Le britanniche Enterprise e Richmond, la slovena Triglav e la tedesca Berlin si sono distinte nelle operazioni di soccorso. Peccato che i contribuenti europei non paghino la flotta di Eunavfor Med per raccogliere clandestini africani da sbarcare in Italia, ma perché contrastino i traffici di esseri umani. Come recita il sibillino mandato della missione, l’obiettivo è «interrompere il modello di business dei trafficanti». Il 28 ottobre le navi Ue hanno invece fatto incassare ai trafficanti oltre 2 milioni di euro incoraggiando altri a imbarcarsi su barconi e gommoni pagando il pizzo a criminali strettamente legati ai terroristi islamici, come ha ribadito recentemente anche il comandante della missione navale, l’ammiraglio Enrico Credendino.
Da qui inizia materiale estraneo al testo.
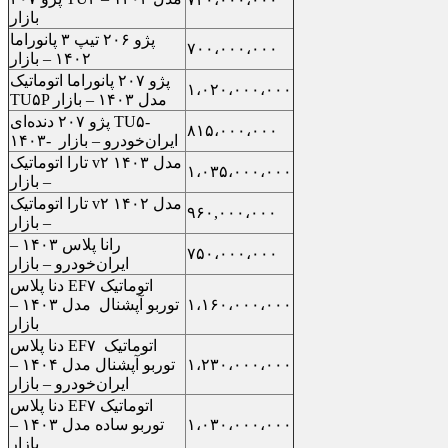
بازار
پژو ۲۰۶ تیپ ۳ پانوراما
۷۰۰،۰۰۰،۰۰۰
۱۴۰۲ – بازار
پژو ۲۰۷ پانوراما اتوماتیک
۱،۰۲۰،۰۰۰،۰۰۰
TU۵P مدل ۱۴۰۳ – بازار
پژو ۲۰۷ دنده‌ای TU۵-
۸۱۵،۰۰۰،۰۰۰
۱۴۰۳- ایران‌خودرو – بازار
تارا اتوماتیک v۲ مدل ۱۴۰۳
۱،۰۳۵،۰۰۰،۰۰۰
– بازار
تارا اتوماتیک v۲ مدل ۱۴۰۲
۹۶۰,۰۰۰،۰۰۰
– بازار
رانا پلاس ۱۴۰۳ –
۷۵۰،۰۰۰،۰۰۰
ایران‌خودرو – بازار
دنا پلاس EF۷ اتوماتیک
۱،۱۶۰،۰۰۰،۰۰۰
توربو آپشنال مدل ۱۴۰۳ –
بازار
دنا پلاس EF۷ اتوماتیک
۱،۲۳۰،۰۰۰،۰۰۰
توربو آپشنال مدل ۱۴۰۴ –
ایران‌خودرو – بازار
دنا پلاس EF۷ اتوماتیک
۱،۰۳۰،۰۰۰،۰۰۰
توربو ساده مدل ۱۴۰۳ –
بازار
Certo le navi Ue dopo aver imbarcato i clandestini hanno provveduto ad affondare le imbarcazioni di fortuna su cui viaggiavano per impedire che i trafficanti potessero recuperarli ma per fare questo non c’era bisogno di spendere centinaia di milioni all’anno e mettere insieme una flotta con 8 navi da guerra, aerei ed elicotteri. Le stesse cose le fanno già da tempo le navi militari dell’operazione italiana Mare Sicuro e dell’europea Triton: recuperano immigrati, affondano i loro natanti e li sbarcano in Sicilia. Al momento Eunavfor Med, che in determinate circostanze è autorizzata a usare le armi contro i trafficanti, può operare solo in acque internazionali perché i libici di tutte le fazioni non vogliono navi straniere nelle loro acque né truppe straniere sul loro territorio. In alto mare la flotta europea potrà al massimo arrestare alcuni scafisti da consegnare alle autorità giudiziarie italiane che nella maggior parte dei casi li hanno sempre lasciati a piede libero in attesa di processo come è accaduto finora a oltre mille scafisti fermati negli ultimi due anni.

Così oltre all’incasso i trafficanti hanno il vantaggio di potersi vantare di aver sgominato la “bellicosa” missione Ue trasformandola in un’altra Mare Nostrum, ridicolizzando così quella poca credibilità che resta a Italia ed Europa, incapaci persino di impedire che le loro frontiere vengano violate da chiunque paghi il pizzo a criminali e terroristi. Del resto i fatti degli ultimi giorni confermano che la crisi libica non è gestibile con un negoziato dell’Onu né si può pensare di inviare decine di migliaia di soldati a stabilizzare l’ex colonia italiana. In questo contesto l’unica opzione ragionevole e attuabile persino dall’Italia da sola è riposta nel “sigillare” la Libia bloccando ogni mezzo navale in uscita dalle sue coste sequestrando carichi illeciti, respingendo sulle spiagge libiche gli immigrati impiegando scorte militari e tenendosi pronti a colpire eventuali Mig o imbarcazioni libiche che dovessero reagire alla violazione delle loro acque che però non riescono a controllare per impedire i traffici illeciti. Soluzioni talmente semplici e logiche che, ne siamo certi, nessuno in Italia adotterà mai.